1. Absolute neutrophil count (ANC) < 1.5 × 10^9/L.

2. Platelet count < 100 × 10^9/L.

3. Hemoglobin < 90 g/L (< 9 g/dL).

4. Alanine aminotransferase (ALT) > 2.5 times the upper limit of normal (ULN).

5. Aspartate aminotransferase (AST) > 2.5 times ULN.

6. Total bilirubin > 1.5 times ULN.

7. Serum creatinine > 1.5 times ULN and creatinine clearance < 60 mL/min (calculated using the Cockcroft-Gault formula); confirmation of creatinine clearance is only required if creatinine is > 1.5 times ULN.

6. Women who are either pregnant or breast-feeding.

7. History of hypersensitivity reactions to any active or inactive components of Aumolertinib or drugs with chemical structures similar to Aumolertinib or in the same class.

8. Patients who may have poor compliance with the study procedures and requirements in the investigator's judgment.

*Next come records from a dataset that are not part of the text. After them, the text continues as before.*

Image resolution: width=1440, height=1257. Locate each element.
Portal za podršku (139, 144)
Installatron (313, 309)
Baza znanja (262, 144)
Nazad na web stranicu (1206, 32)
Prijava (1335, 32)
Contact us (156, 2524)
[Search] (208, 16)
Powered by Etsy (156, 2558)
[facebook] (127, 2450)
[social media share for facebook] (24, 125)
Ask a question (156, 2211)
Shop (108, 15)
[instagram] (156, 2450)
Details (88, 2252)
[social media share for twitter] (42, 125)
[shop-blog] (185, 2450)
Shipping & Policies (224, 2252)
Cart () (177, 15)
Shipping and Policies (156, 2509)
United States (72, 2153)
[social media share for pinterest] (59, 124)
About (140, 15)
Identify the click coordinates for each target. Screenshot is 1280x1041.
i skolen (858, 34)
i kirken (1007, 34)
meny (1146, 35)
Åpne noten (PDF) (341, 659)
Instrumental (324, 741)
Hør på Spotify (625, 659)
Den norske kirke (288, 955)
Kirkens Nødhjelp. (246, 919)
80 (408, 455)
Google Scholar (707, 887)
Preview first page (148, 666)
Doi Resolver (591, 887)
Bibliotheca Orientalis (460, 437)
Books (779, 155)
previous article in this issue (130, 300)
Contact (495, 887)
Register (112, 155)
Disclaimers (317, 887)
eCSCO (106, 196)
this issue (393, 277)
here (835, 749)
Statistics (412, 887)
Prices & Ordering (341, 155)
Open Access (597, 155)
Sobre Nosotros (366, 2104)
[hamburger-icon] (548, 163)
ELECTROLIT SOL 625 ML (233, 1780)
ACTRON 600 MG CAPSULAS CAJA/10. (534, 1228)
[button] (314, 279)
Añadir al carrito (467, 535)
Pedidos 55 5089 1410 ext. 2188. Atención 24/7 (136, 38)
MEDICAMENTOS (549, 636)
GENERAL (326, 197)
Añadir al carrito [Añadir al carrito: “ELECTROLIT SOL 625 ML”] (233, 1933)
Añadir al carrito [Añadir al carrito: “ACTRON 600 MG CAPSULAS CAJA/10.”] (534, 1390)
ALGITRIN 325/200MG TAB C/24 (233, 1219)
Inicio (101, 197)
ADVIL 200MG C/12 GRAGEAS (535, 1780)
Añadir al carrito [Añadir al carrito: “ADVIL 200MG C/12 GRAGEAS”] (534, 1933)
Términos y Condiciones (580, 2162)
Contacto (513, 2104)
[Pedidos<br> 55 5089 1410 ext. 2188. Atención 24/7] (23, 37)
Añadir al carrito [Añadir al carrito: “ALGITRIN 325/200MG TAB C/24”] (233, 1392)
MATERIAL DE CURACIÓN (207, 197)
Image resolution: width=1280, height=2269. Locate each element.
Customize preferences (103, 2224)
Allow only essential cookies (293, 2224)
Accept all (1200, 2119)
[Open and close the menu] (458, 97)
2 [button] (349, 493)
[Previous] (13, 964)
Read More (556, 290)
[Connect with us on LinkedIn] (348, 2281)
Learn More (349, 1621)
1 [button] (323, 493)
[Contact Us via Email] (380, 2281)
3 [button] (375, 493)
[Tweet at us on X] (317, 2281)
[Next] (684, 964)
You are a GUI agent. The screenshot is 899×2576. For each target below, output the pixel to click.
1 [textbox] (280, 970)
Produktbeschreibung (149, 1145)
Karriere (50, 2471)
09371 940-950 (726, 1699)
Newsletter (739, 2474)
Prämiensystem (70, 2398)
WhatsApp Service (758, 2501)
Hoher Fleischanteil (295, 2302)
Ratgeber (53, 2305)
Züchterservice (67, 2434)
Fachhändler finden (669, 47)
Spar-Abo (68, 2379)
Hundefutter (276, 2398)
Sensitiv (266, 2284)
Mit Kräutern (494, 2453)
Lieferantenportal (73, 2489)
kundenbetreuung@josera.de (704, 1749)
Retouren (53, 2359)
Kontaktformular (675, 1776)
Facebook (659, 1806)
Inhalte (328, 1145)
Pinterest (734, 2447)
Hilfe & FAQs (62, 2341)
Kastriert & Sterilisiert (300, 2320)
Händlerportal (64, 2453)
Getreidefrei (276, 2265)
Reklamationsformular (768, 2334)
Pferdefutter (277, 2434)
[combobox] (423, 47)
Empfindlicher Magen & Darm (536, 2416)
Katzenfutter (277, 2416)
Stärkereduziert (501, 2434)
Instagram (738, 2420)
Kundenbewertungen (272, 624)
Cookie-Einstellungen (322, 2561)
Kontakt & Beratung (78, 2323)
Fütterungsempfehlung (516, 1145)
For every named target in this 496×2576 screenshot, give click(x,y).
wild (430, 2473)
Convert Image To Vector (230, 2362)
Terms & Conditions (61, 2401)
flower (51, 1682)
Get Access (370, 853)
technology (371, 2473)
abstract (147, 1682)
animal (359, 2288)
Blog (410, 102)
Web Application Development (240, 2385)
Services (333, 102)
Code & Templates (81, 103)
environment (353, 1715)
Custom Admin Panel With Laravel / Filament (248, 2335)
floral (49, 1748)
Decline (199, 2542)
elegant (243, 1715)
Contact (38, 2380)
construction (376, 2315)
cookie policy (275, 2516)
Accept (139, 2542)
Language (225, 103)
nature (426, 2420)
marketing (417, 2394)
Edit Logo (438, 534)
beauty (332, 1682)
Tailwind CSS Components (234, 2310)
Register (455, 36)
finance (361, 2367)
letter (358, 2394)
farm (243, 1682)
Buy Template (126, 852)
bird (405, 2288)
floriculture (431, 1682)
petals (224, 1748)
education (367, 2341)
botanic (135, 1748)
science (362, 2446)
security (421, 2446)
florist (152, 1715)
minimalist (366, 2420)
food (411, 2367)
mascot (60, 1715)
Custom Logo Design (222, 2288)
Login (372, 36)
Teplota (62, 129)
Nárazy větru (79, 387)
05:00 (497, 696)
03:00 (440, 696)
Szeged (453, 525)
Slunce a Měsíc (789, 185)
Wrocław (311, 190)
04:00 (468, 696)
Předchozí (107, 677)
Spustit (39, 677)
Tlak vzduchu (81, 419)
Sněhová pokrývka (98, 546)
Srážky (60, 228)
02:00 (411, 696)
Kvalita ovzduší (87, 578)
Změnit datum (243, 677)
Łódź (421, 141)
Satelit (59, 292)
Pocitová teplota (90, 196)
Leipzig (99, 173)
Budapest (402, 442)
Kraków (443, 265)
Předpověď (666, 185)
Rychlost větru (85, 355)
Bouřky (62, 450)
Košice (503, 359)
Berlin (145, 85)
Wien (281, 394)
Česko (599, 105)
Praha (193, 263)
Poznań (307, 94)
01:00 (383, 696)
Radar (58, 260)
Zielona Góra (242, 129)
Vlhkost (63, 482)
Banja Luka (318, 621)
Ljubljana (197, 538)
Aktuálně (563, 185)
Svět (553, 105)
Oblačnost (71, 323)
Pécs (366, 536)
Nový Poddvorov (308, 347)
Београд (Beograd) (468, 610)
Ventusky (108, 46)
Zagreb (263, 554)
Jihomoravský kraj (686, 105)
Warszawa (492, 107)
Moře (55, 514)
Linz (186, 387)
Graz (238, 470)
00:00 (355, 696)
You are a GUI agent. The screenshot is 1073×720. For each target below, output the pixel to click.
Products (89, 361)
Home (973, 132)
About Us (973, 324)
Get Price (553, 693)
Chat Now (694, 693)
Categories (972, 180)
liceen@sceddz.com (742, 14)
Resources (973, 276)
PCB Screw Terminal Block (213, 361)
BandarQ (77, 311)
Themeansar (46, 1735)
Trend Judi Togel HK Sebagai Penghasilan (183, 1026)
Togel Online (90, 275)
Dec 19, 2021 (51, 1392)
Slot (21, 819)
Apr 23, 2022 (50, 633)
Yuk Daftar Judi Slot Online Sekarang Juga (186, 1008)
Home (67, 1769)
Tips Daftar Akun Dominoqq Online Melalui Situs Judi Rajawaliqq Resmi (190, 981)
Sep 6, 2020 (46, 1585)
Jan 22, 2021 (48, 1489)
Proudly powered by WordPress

Related Conditions & MeSH terms

• Lung Cancer

Intervention

Drug:
• Aumolertinib
Aumolertinib treatment (110mg, p.o., QD) for 8 weeks

Locations

Country	Name	City	State
China	The First Affiliated Hospital of Guangzhou Medical University	Guangzhou	Guangdong

Sponsors (1)

Lead Sponsor	Collaborator
The First Affiliated Hospital of Guangzhou Medical University

Country where clinical trial is conducted

China, 

Outcome

Type	Measure	Description	Time frame	Safety issue
Other	Changes in EGFR mutation prediction value.	This analysis observes the changes in the EGFR mutation prediction value of the target lesion diagnosed by AI before and after receiving neoadjuvant treatment with Aumolertinib.	3 months.
Primary	ORR (Objective Response Rate)	ORR (Objective Response Rate) is defined as the proportion of participants who confirmed at least one CR (Complete Response) or PR (Partial response) before disease progression based on Response Evaluation Criteria in Solid Tumors (RECIST)1.1 as assessed by the investigator.	3 months.
Secondary	pCR (Pathological Complete Response)	pCR (Pathological Complete Response) is defined as the proportion of patients in whom no tumor cells are found in all pathological samples after surgical resection following neoadjuvant treatment.	3 months.
Secondary	MPR (Major Pathological Response)	MPR (Major Pathological Response) is defined as the presence of residual tumor of less than 10% on pathological assessment after neoadjuvant treatment-induced tumor regression.	3 months.
Secondary	PFS (Progression-Free Survival)	PFS (Progression-Free Survival) is defined as the time from the first dose of study intervention until the date of objective disease progression or death (by any cause in the absence of progression) regardless of whether the patient withdraws from therapy or receives another anti-cancer therapy prior to progression.	1 year.
Secondary	OS (Overall Survival)	OS (Overall Survival) is defined as the time from the initial administration of treatment to the date of death due to any cause. Patients who have not died at the time of statistical analysis will have their survival time censored at the last known date of their survival.	1 year.